What you are asked to do: How many lines in the entries below include the word "secreto"? Respond with the number only.

Study material:
- - -
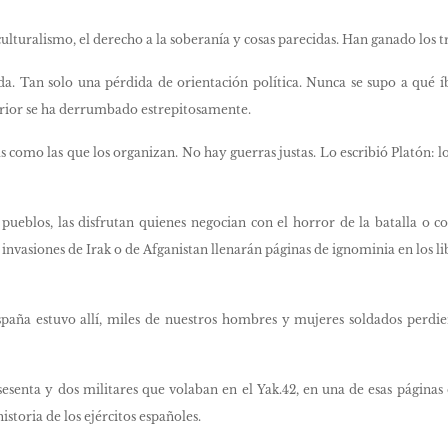
ulturalismo, el derecho a la soberanía y cosas parecidas. Han ganado los tra
a. Tan solo una pérdida de orientación política. Nunca se supo a qué í
erior se ha derrumbado estrepitosamente.
s como las que los organizan. No hay guerras justas. Lo escribió Platón: lo
 pueblos, las disfrutan quienes negocian con el horror de la batalla o c
s invasiones de Irak o de Afganistan llenarán páginas de ignominia en los l
spaña estuvo allí, miles de nuestros hombres y mujeres soldados perdi
sesenta y dos militares que volaban en el Yak.42, en una de esas páginas
istoria de los ejércitos españoles.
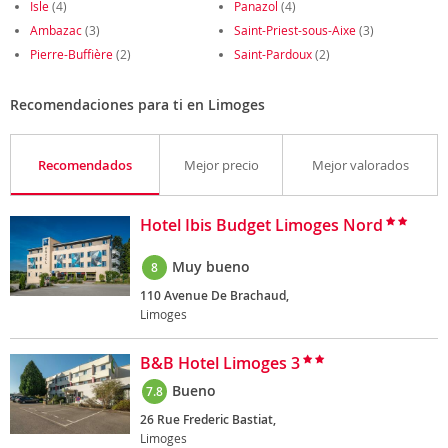
Isle
(4)
Panazol
(4)
Ambazac
(3)
Saint-Priest-sous-Aixe
(3)
Pierre-Buffière
(2)
Saint-Pardoux
(2)
Recomendaciones para ti en Limoges
Recomendados
Mejor precio
Mejor valorados
Hotel Ibis Budget Limoges Nord
Muy bueno
8
110 Avenue De Brachaud,
Limoges
B&B Hotel Limoges 3
Bueno
7.8
26 Rue Frederic Bastiat,
Limoges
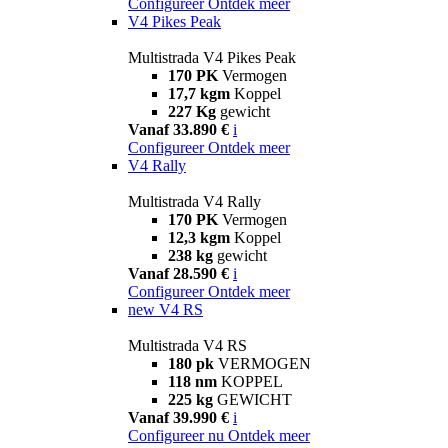
Configureer
Ontdek meer
V4 Pikes Peak
Multistrada V4 Pikes Peak
170 PK
Vermogen
17,7 kgm
Koppel
227 Kg
gewicht
Vanaf 33.890 €
i
Configureer
Ontdek meer
V4 Rally
Multistrada V4 Rally
170 PK
Vermogen
12,3 kgm
Koppel
238 kg
gewicht
Vanaf 28.590 €
i
Configureer
Ontdek meer
new
V4 RS
Multistrada V4 RS
180 pk
VERMOGEN
118 nm
KOPPEL
225 kg
GEWICHT
Vanaf 39.990 €
i
Configureer nu
Ontdek meer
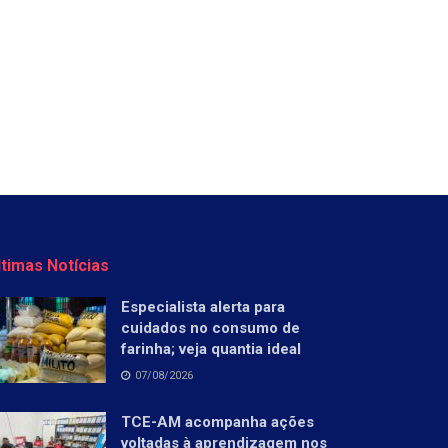
ltimas Notícias
Especialista alerta para
cuidados no consumo de
farinha; veja quantia ideal
07/08/2026
TCE-AM acompanha ações
voltadas à aprendizagem nos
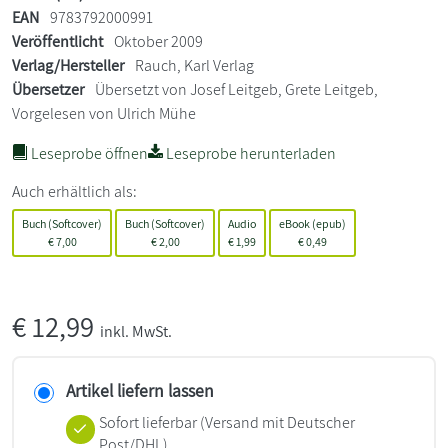
EAN
9783792000991
Veröffentlicht
Oktober 2009
Verlag/Hersteller
Rauch, Karl Verlag
Übersetzer
Übersetzt von Josef Leitgeb, Grete Leitgeb,
Vorgelesen von Ulrich Mühe
Leseprobe öffnen
Leseprobe herunterladen
Auch erhältlich als:
Buch (Softcover)
Buch (Softcover)
Audio
eBook (epub)
€
7,00
€
2,00
€
1,99
€
0,49
€
12,99
inkl. MwSt.
Artikel liefern lassen
Sofort lieferbar
(Versand mit Deutscher
Post/DHL)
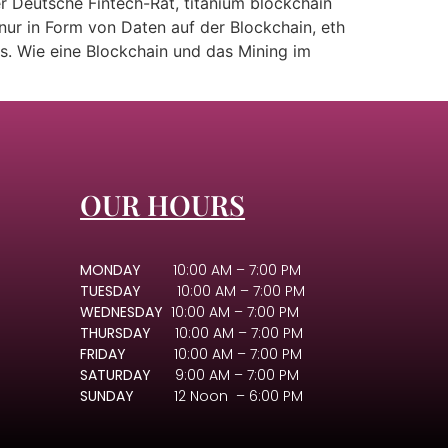
r Deutsche Fintech-Rat, titanium blockchain
 nur in Form von Daten auf der Blockchain, eth
s. Wie eine Blockchain und das Mining im
OUR HOURS
MONDAY
10:00 AM – 7:00 PM
TUESDAY
10:00 AM – 7:00 PM
WEDNESDAY
10:00 AM – 7:00 PM
THURSDAY
10:00 AM – 7:00 PM
FRIDAY
10:00 AM – 7:00 PM
SATURDAY
9:00 AM – 7:00 PM
SUNDAY
12 Noon – 6:00 PM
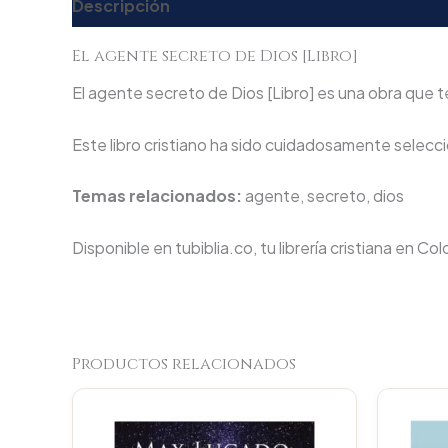
Descripción
Valoraciones (0)
El agente secreto de Dios [Libro]
El agente secreto de Dios [Libro] es una obra que te
Este libro cristiano ha sido cuidadosamente seleccio
Temas relacionados:
agente, secreto, dios
Disponible en tubiblia.co, tu librería cristiana en Co
Productos relacionados
Original
Current
price
price
was:
is:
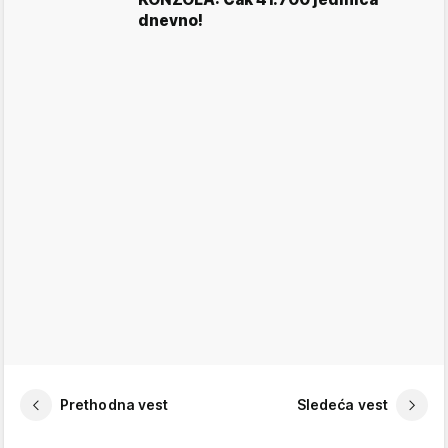
dnevno!
Prethodna vest
Sledeća vest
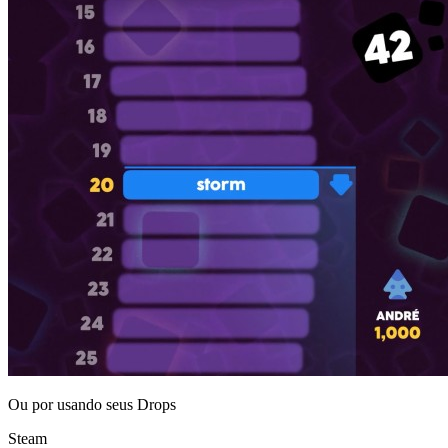
Ou por
usando seus Drops
Steam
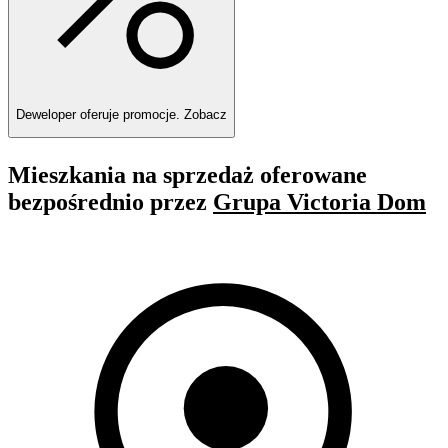
Deweloper oferuje promocje.
Zobacz
Mieszkania na sprzedaż oferowane
bezpośrednio przez
Grupa Victoria Dom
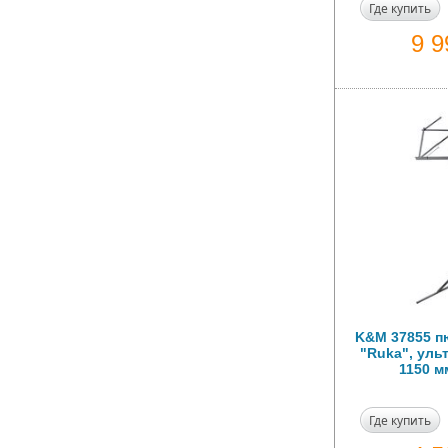
Где купить
9 
K&M 37855 п
"Ruka", ульт
1150 м
Где купить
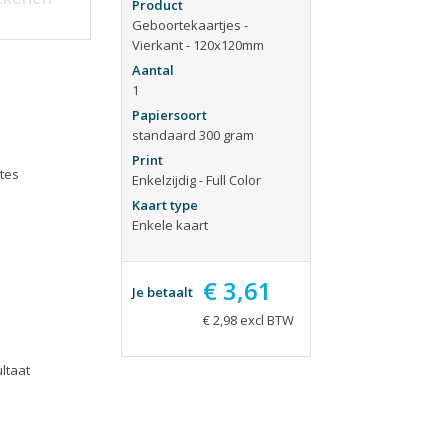
ieën
Tijdschriften
Product
Geboortekaartjes -
aarten
Verhuiskaarten
Vierkant - 120x120mm
apjes
Verjaardagskaarten
Aantal
1
eblokken
Visitekaartjes
Papiersoort
standaard 300 gram
Print
tes
Enkelzijdig - Full Color
Kaart type
Enkele kaart
€ 3,61
Je betaalt
€ 2,98 excl BTW
ltaat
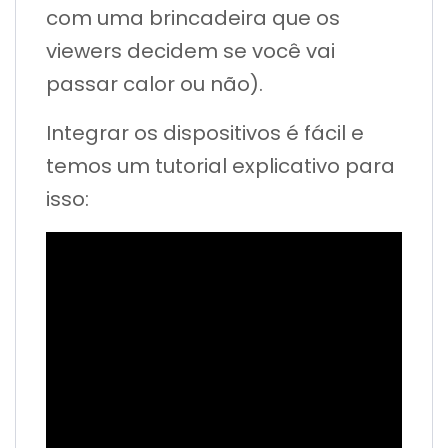
com uma brincadeira que os
viewers decidem se você vai
passar calor ou não).
Integrar os dispositivos é fácil e
temos um tutorial explicativo para
isso:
- - -
Result: 3